Family Solicitor Sevenoaks - Kate Lovegrove

Social media is an integral part of our daily lives, and sites such as Facebook and Twitter encourage you to share your thoughts and activities with others. However, if you’re going through a separation or divorce, it’s wise to be aware of some of the pitfalls when using social media. It’s becoming increasingly common for evidence to be used from social media to support an allegation about a spouse or parent’s behaviour during financial and/or children proceedings.

It’s important that you seek legal advice from a specialist family solicitor if you are not sure how your social media activity is likely to be viewed. I recommend that you keep your online presence neutral as much as possible. Perhaps even discuss with your ex how you will communicate online during the initial period of separation, especially when there are children involved.

Here are some tips on social media etiquette following a separation:

1. Before you post a status or a tweet, consider how your ex is likely to view it.

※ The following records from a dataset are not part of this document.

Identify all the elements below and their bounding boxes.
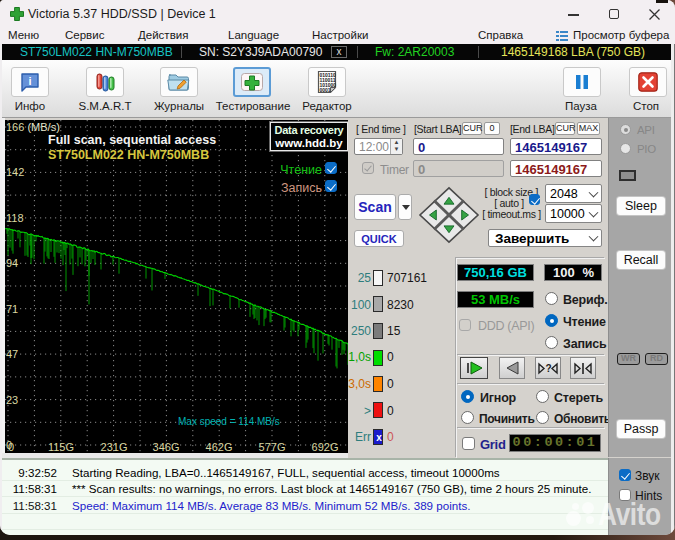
svg-text:0001: 0001 xyxy=(319,87,330,93)
svg-text:?: ? xyxy=(546,363,552,374)
svg-text:i: i xyxy=(28,75,31,87)
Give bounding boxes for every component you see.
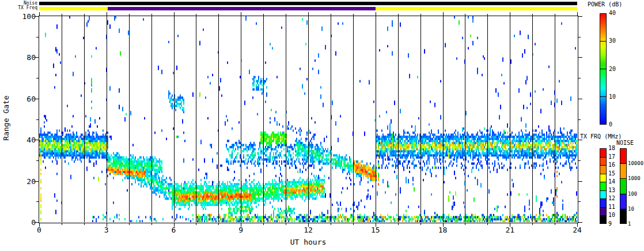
x-tick-label: 18 <box>431 226 454 234</box>
txfreq-bar-segment <box>376 7 577 10</box>
txfrq-colorbar <box>600 148 607 224</box>
x-tick-top <box>353 14 354 16</box>
x-tick-top <box>443 12 444 16</box>
x-tick-top <box>196 14 196 16</box>
txfreq-status-bar <box>39 7 577 10</box>
y-tick-right <box>578 119 581 120</box>
x-tick-top <box>398 14 399 16</box>
x-tick-bottom <box>151 223 152 225</box>
x-tick-top <box>62 14 62 16</box>
y-tick-left <box>36 78 39 78</box>
y-tick-label: 20 <box>0 177 36 186</box>
noise-colorbar-title: NOISE <box>616 140 634 146</box>
x-tick-top <box>487 14 488 16</box>
y-tick-label: 80 <box>0 53 36 62</box>
x-tick-top <box>421 14 421 16</box>
x-tick-bottom <box>286 223 286 225</box>
txfrq-tick-label: 18 <box>608 145 615 151</box>
noise-bar-segment <box>39 2 577 5</box>
power-tick-label: 20 <box>609 66 616 72</box>
x-tick-top <box>263 14 264 16</box>
x-tick-bottom <box>129 223 130 225</box>
x-tick-top <box>218 14 219 16</box>
txfreq-bar-segment <box>108 7 376 10</box>
x-tick-bottom <box>487 223 488 225</box>
y-tick-label: 40 <box>0 136 36 144</box>
power-tick-label: 40 <box>609 10 616 16</box>
x-tick-top <box>286 14 286 16</box>
y-tick-right <box>578 37 581 38</box>
x-tick-top <box>107 12 107 16</box>
x-tick-top <box>129 14 130 16</box>
y-tick-right <box>578 222 582 223</box>
txfrq-tick-label: 14 <box>608 179 615 185</box>
power-tick-label: 0 <box>609 122 612 128</box>
x-tick-bottom <box>84 223 85 225</box>
x-axis-title: UT hours <box>279 238 337 246</box>
heatmap-canvas <box>39 16 577 222</box>
noise-tick-label: 1 <box>628 221 631 227</box>
y-tick-right <box>578 181 582 182</box>
txfrq-tick-label: 9 <box>608 221 612 227</box>
x-tick-label: 15 <box>364 226 387 234</box>
noise-tick-label: 10 <box>628 206 634 212</box>
x-tick-bottom <box>421 223 421 225</box>
x-tick-bottom <box>398 223 399 225</box>
txfrq-tick-label: 16 <box>608 162 615 168</box>
noise-colorbar <box>620 148 627 224</box>
noise-tick-label: 10000 <box>628 160 643 166</box>
x-tick-top <box>465 14 465 16</box>
txfrq-tick-label: 11 <box>608 204 615 210</box>
x-tick-top <box>510 12 510 16</box>
radar-rti-plot: Noise TX Freq Range Gate UT hours 036912… <box>0 0 644 251</box>
y-tick-left <box>36 201 39 202</box>
x-tick-bottom <box>218 223 219 225</box>
txfreq-bar-segment <box>39 7 108 10</box>
y-tick-left <box>36 119 39 120</box>
x-tick-top <box>84 14 85 16</box>
x-tick-top <box>577 12 578 16</box>
x-tick-bottom <box>62 223 62 225</box>
y-tick-right <box>578 160 581 161</box>
y-tick-label: 100 <box>0 12 36 21</box>
x-tick-top <box>241 12 241 16</box>
x-tick-top <box>174 12 175 16</box>
y-tick-right <box>578 57 582 58</box>
x-tick-bottom <box>465 223 465 225</box>
y-tick-right <box>578 16 582 17</box>
x-tick-top <box>376 12 376 16</box>
x-tick-label: 0 <box>28 226 51 234</box>
txfrq-tick-label: 12 <box>608 196 615 201</box>
x-tick-top <box>151 14 152 16</box>
x-tick-label: 24 <box>566 226 589 234</box>
noise-tick-label: 100 <box>628 191 637 197</box>
txfrq-tick-label: 17 <box>608 154 615 160</box>
y-tick-label: 0 <box>0 218 36 227</box>
noise-tick-label: 1000 <box>628 175 641 181</box>
power-colorbar-title: POWER (dB) <box>588 1 622 8</box>
power-tick-label: 10 <box>609 94 616 100</box>
x-tick-label: 12 <box>297 226 320 234</box>
x-tick-top <box>39 12 40 16</box>
x-tick-bottom <box>532 223 533 225</box>
y-tick-right <box>578 99 582 99</box>
power-colorbar <box>600 13 607 125</box>
y-tick-left <box>36 160 39 161</box>
y-tick-right <box>578 78 581 78</box>
x-tick-bottom <box>555 223 555 225</box>
x-tick-bottom <box>263 223 264 225</box>
x-tick-top <box>331 14 331 16</box>
x-tick-top <box>555 14 555 16</box>
txfreq-bar-label: TX Freq <box>0 6 37 10</box>
x-tick-bottom <box>353 223 354 225</box>
x-tick-label: 21 <box>498 226 521 234</box>
x-tick-top <box>532 14 533 16</box>
txfrq-tick-label: 10 <box>608 212 615 218</box>
y-tick-right <box>578 140 582 140</box>
noise-status-bar <box>39 2 577 5</box>
y-tick-right <box>578 201 581 202</box>
x-tick-label: 9 <box>229 226 252 234</box>
y-tick-label: 60 <box>0 95 36 103</box>
txfrq-tick-label: 15 <box>608 171 615 177</box>
power-tick-label: 30 <box>609 38 616 44</box>
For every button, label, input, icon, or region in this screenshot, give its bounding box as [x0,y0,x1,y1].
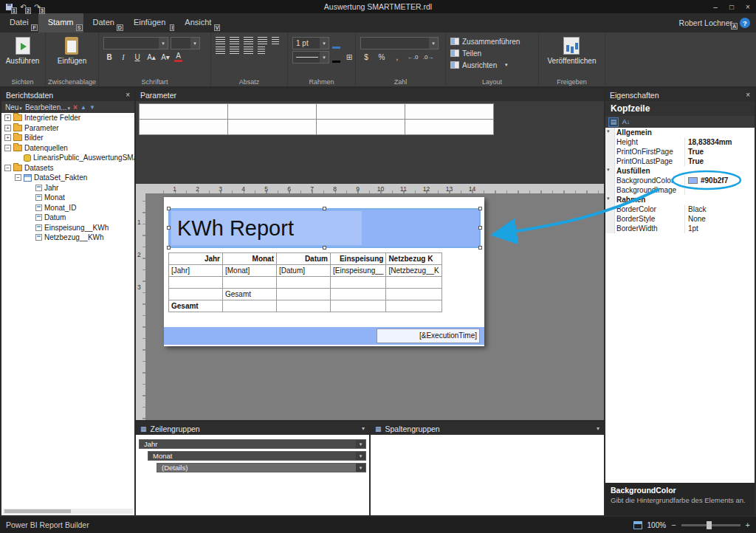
font-color-button[interactable]: A [173,52,183,62]
justify-icon[interactable] [258,37,267,45]
parameter-cell[interactable] [228,104,316,119]
selection-handle[interactable] [167,246,171,250]
tablix-cell[interactable] [386,300,441,312]
align-center-icon[interactable] [230,37,239,45]
tablix-cell[interactable]: Jahr [169,253,223,265]
property-row-printonfirstpage[interactable]: PrintOnFirstPageTrue [605,147,755,157]
maximize-button[interactable]: □ [724,0,740,13]
tab-stamm[interactable]: StammS [38,13,83,32]
number-format-select[interactable]: ▾ [360,37,439,49]
tree-item-integrierte-felder[interactable]: +Integrierte Felder [1,113,134,123]
expand-icon[interactable]: + [4,134,11,141]
font-size-select[interactable]: ▾ [171,37,200,49]
split-button[interactable]: Teilen [450,47,481,59]
selection-handle[interactable] [167,207,171,210]
parameter-cell[interactable] [405,104,493,119]
tablix-cell[interactable] [223,277,277,289]
property-category[interactable]: ▾Allgemein [605,128,755,137]
tablix-cell[interactable] [331,300,386,312]
design-view-icon[interactable] [633,521,642,529]
zoom-in-button[interactable]: + [746,520,750,529]
parameter-cell[interactable] [405,120,493,134]
tablix-cell[interactable] [331,289,386,300]
tree-item-field-datum[interactable]: Datum [1,213,134,223]
borders-grid-icon[interactable]: ⊞ [343,52,355,63]
property-row-bordercolor[interactable]: BorderColorBlack [605,204,755,214]
close-icon[interactable]: × [746,91,750,99]
tablix-cell[interactable]: Gesamt [169,300,223,312]
publish-button[interactable]: Veröffentlichen [545,35,599,66]
tablix-cell[interactable]: Einspeisung [331,253,386,265]
tablix-cell[interactable] [277,277,331,289]
property-row-borderstyle[interactable]: BorderStyleNone [605,214,755,224]
tree-item-datenquellen[interactable]: −Datenquellen [1,143,134,154]
color-swatch[interactable] [688,177,698,184]
grow-font-button[interactable]: A▴ [145,51,157,63]
horizontal-scrollbar[interactable] [3,509,133,514]
chevron-down-icon[interactable]: ▾ [356,464,365,472]
tab-ansicht[interactable]: AnsichtV [175,13,221,32]
tablix-cell[interactable]: [Einspeisung__ [331,265,386,277]
chevron-down-icon[interactable]: ▾ [362,425,365,432]
tablix-cell[interactable] [331,277,386,289]
property-row-backgroundcolor[interactable]: BackgroundColor#90b2f7 [605,176,755,185]
tab-datei[interactable]: DateiF [0,13,38,32]
zoom-out-button[interactable]: − [671,520,676,529]
move-down-icon[interactable]: ▼ [89,104,95,111]
tablix[interactable]: Jahr Monat Datum Einspeisung Netzbezug K… [168,252,442,312]
selection-handle[interactable] [478,246,482,250]
tablix-cell[interactable] [277,289,331,300]
increase-decimal-button[interactable]: ←.0 [407,51,419,63]
property-category[interactable]: ▾Rahmen [605,195,755,204]
shrink-font-button[interactable]: A▾ [159,51,171,63]
tablix-cell[interactable] [277,300,331,312]
border-width-select[interactable]: 1 pt▾ [292,37,329,49]
chevron-down-icon[interactable]: ▾ [597,425,599,432]
zoom-slider-thumb[interactable] [707,521,712,529]
align-button[interactable]: Ausrichten ▾ [450,59,508,71]
selection-handle[interactable] [323,207,326,210]
row-group-jahr[interactable]: Jahr▾ [139,439,366,449]
tablix-cell[interactable] [223,300,277,312]
execution-time-textbox[interactable]: [&ExecutionTime] [377,329,480,343]
align-bottom-icon[interactable] [244,47,253,55]
merge-button[interactable]: Zusammenführen [450,35,520,47]
tablix-cell[interactable]: Gesamt [223,289,277,300]
property-row-backgroundimage[interactable]: BackgroundImage [605,185,755,195]
tree-item-dataset-fakten[interactable]: −DataSet_Fakten [1,173,134,183]
percent-button[interactable]: % [376,51,388,63]
currency-button[interactable]: $ [360,51,372,63]
property-row-printonlastpage[interactable]: PrintOnLastPageTrue [605,157,755,166]
tree-item-field-einspeisung[interactable]: Einspeisung__KWh [1,223,134,233]
collapse-icon[interactable]: − [4,165,11,171]
move-up-icon[interactable]: ▲ [80,104,86,111]
tab-daten[interactable]: DatenD [83,13,124,32]
delete-button[interactable]: × [73,103,78,111]
align-left-icon[interactable] [216,37,225,45]
font-name-select[interactable]: ▾ [103,37,168,49]
design-canvas[interactable]: KWh Report Jahr Monat Datum Einspeisung [145,193,604,420]
parameter-cell[interactable] [140,104,227,119]
expand-icon[interactable]: + [4,125,11,131]
new-button[interactable]: Neu▾ [5,103,22,111]
paste-button[interactable]: Einfügen [55,35,89,66]
chevron-down-icon[interactable]: ▾ [356,452,365,460]
tree-item-bilder[interactable]: +Bilder [1,133,134,143]
thousands-separator-button[interactable]: , [391,51,403,63]
property-row-borderwidth[interactable]: BorderWidth1pt [605,224,755,233]
tab-einfuegen[interactable]: EinfügenI [124,13,175,32]
align-right-icon[interactable] [244,37,253,45]
indent-icon[interactable] [258,47,265,55]
tablix-cell[interactable] [386,289,441,300]
align-middle-icon[interactable] [230,47,239,55]
categorized-view-button[interactable]: ▤ [608,117,619,127]
scrollbar-thumb[interactable] [4,509,71,513]
tablix-cell[interactable]: Datum [277,253,331,265]
selection-handle[interactable] [167,226,171,230]
help-icon[interactable]: ? [740,18,750,28]
chevron-down-icon[interactable]: ▾ [356,440,365,448]
minimize-button[interactable]: – [707,0,724,13]
tablix-cell[interactable] [169,277,223,289]
tablix-cell[interactable]: [Netzbezug__K [386,265,441,277]
property-row-height[interactable]: Height18,83834mm [605,137,755,147]
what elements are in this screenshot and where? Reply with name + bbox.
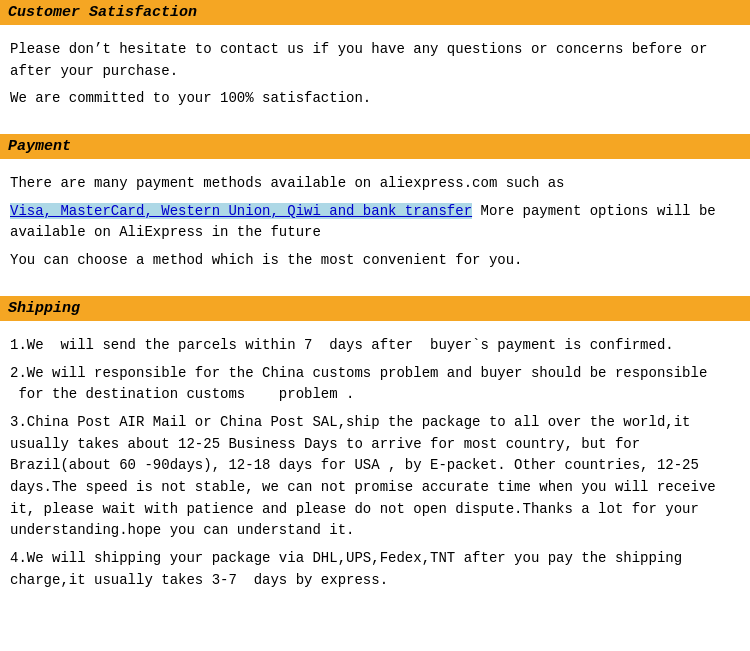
payment-methods-paragraph: Visa, MasterCard, Western Union, Qiwi an… — [10, 201, 740, 244]
customer-satisfaction-para-2: We are committed to your 100% satisfacti… — [10, 88, 740, 110]
customer-satisfaction-section: Customer Satisfaction Please don’t hesit… — [0, 0, 750, 130]
customer-satisfaction-content: Please don’t hesitate to contact us if y… — [0, 33, 750, 130]
shipping-item-3: 3.China Post AIR Mail or China Post SAL,… — [10, 412, 740, 542]
payment-intro: There are many payment methods available… — [10, 173, 740, 195]
shipping-header: Shipping — [0, 296, 750, 321]
payment-methods-highlight: Visa, MasterCard, Western Union, Qiwi an… — [10, 203, 472, 219]
payment-choice: You can choose a method which is the mos… — [10, 250, 740, 272]
shipping-item-1: 1.We will send the parcels within 7 days… — [10, 335, 740, 357]
shipping-section: Shipping 1.We will send the parcels with… — [0, 296, 750, 612]
customer-satisfaction-title: Customer Satisfaction — [8, 4, 197, 21]
page-container: Customer Satisfaction Please don’t hesit… — [0, 0, 750, 611]
payment-title: Payment — [8, 138, 71, 155]
customer-satisfaction-header: Customer Satisfaction — [0, 0, 750, 25]
payment-section: Payment There are many payment methods a… — [0, 134, 750, 292]
shipping-item-4: 4.We will shipping your package via DHL,… — [10, 548, 740, 591]
customer-satisfaction-para-1: Please don’t hesitate to contact us if y… — [10, 39, 740, 82]
shipping-content: 1.We will send the parcels within 7 days… — [0, 329, 750, 612]
payment-content: There are many payment methods available… — [0, 167, 750, 292]
payment-header: Payment — [0, 134, 750, 159]
shipping-item-2: 2.We will responsible for the China cust… — [10, 363, 740, 406]
shipping-title: Shipping — [8, 300, 80, 317]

Avoid posting in haste. If you’re not sure, ask a trusted friend or relative first. Any status or tweet could be used against you, and even if you decide to later delete it, it is possible that someone has already taken a screenshot of it.

2. If you are finding the break-up difficult, consider hiding your ex’s updates or ‘unfriend’ him/her to avoid any chance of their online posts upsetting you. It may be that a short-term digital detox is needed to help you move on especially if you are close to reaching a financial settlement. You want to avoid derailing the process as it could cost you both more in legal fees.

3. Staying connected with your ex can be helpful if you believe they are not being truthful about their financial circumstances or you consider they are not putting the welfare of the children first. Photographs and ‘check-ins’ posted on social media can give you an insight into your ex’s lifestyle post separation, for example, evidence of splurges could potentially undermine an argument about their financial resources or earning capacity.

4. If you form a new relationship, consider if and how you announce this online. Photographs of you and your new partner in a property could be used as evidence of cohabitation, and has the potential to derail the financial negotiations. Even if you’re not friends with your ex online, consider any mutual friends you have as they may share the information with your ex. Perhaps limit your content to a small number of people, and double check your online privacy settings.

5. If there is a dispute about the care of the children, consider how you portray your lifestyle and your relationship with them. A parent could use evidence from social media to prove the other parent’s care of the children. Sometimes, it can upset the other parent if you are posting pictures of the children and ‘checking-in’ to places which the other parent may not be able to afford. Being sensitive to the other is key to a less stressful separation.

6. Avoid posting details about your divorce, financial or children proceedings online. This information is confidential. If you divulge information about your case online, then it could compromise your case.